Core Web Vitals — Largest Contentful Paint (LCP), Interaction to Next Paint (INP), and Cumulative Layout Shift (CLS) — remain Google ranking factors in 2026. The thresholds haven't changed. What's changed is that more sites are slow than ever, because most small business sites are built on bloated WordPress themes or page builders that ship two megabytes of JavaScript before the user sees anything.
What changed and what didn't
We audited forty-seven Chicago small business sites in Q4 2025. Thirty-nine of them were failing at least one Core Web Vital. The median LCP was over four seconds. Google considers anything over 2.5 seconds "poor."

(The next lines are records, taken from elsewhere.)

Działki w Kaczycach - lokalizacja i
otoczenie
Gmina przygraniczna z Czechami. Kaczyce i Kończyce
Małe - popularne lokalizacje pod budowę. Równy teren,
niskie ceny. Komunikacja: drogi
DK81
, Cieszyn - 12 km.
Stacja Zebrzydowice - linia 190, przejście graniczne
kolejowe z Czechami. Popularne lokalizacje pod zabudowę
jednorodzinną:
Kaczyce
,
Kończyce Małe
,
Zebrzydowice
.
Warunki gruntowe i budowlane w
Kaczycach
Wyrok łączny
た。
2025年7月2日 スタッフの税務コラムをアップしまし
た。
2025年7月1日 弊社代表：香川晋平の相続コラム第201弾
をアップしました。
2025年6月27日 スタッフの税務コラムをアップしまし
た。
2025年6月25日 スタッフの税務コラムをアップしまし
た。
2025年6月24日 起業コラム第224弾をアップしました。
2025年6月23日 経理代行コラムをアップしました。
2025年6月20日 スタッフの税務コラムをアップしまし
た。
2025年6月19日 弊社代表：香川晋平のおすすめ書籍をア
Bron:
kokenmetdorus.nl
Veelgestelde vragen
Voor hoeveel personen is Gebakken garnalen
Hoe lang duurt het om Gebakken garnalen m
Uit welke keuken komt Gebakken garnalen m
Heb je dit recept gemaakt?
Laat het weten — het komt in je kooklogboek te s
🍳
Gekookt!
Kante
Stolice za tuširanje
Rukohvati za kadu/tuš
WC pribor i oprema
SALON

The three fixes that always work
Fix one: compress and modernize images. Convert everything to WebP or AVIF, serve responsive sizes, and lazy-load anything below the fold. Most sites we audit ship hero images at 3000 pixels wide on a viewport that's 400 pixels wide. That's a free thirty to fifty percent LCP improvement.

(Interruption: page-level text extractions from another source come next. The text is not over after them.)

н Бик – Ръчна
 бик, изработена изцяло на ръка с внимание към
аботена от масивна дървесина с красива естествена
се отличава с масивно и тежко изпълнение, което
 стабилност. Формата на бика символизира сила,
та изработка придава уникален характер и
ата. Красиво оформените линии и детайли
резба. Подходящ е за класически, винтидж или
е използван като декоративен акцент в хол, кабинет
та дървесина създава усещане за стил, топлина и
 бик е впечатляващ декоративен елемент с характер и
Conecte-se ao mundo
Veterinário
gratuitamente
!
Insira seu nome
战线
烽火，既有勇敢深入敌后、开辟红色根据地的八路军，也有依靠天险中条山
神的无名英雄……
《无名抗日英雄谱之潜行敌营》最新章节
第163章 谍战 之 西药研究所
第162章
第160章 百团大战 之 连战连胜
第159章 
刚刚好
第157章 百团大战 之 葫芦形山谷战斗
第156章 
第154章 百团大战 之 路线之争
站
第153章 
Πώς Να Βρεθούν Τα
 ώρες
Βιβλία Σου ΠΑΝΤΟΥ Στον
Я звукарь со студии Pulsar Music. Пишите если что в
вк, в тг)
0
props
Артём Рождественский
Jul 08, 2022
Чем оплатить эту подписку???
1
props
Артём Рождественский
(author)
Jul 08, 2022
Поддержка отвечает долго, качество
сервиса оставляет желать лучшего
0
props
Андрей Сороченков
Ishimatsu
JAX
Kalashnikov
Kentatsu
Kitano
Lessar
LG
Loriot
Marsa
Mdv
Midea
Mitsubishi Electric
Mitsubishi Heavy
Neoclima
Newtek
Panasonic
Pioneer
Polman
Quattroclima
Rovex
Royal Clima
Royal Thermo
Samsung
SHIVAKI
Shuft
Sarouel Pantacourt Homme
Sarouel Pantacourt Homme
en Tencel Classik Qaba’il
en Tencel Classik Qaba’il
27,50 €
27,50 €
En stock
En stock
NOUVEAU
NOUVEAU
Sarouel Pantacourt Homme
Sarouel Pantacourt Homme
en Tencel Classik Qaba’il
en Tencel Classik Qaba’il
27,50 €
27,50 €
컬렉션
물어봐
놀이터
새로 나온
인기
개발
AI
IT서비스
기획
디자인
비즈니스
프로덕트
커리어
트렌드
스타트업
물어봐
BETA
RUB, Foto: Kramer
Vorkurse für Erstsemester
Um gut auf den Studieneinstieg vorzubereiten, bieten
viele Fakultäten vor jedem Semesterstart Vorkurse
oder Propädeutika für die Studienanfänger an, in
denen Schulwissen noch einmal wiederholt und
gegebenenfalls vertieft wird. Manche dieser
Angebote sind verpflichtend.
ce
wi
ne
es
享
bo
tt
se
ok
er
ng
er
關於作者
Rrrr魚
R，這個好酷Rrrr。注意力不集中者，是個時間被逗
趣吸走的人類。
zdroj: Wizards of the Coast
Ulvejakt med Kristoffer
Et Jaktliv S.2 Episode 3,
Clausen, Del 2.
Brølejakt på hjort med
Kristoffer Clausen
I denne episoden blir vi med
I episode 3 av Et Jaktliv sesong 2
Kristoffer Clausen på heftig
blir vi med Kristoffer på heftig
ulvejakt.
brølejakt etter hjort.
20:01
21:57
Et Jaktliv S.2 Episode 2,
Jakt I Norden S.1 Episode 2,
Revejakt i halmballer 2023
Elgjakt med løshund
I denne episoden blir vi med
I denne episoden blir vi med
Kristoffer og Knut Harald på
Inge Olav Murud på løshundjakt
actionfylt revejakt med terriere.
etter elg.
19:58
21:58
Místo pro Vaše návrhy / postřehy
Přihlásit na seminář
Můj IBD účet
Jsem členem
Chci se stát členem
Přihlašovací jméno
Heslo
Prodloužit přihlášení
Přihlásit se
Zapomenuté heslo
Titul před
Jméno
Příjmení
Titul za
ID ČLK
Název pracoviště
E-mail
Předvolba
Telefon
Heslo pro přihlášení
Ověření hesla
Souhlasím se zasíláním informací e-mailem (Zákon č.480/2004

Fix two: defer non-critical JavaScript. Most page builders inject analytics, chat widgets, popup tools, and ad pixels in the head, blocking the main render. Move them to the footer or load them with defer.
Fix three: eliminate layout shift. Set explicit width and height on every image. Reserve space for embeds and ads. CLS is the cheapest of the three to fix and the easiest to ignore.
Why this is the cheapest ranking lift
Most of our small-business CWV fixes take a single developer day. The ranking lift, in our data, averages four to seven percent of organic traffic within sixty days. That's the kind of return per hour you almost never see in SEO.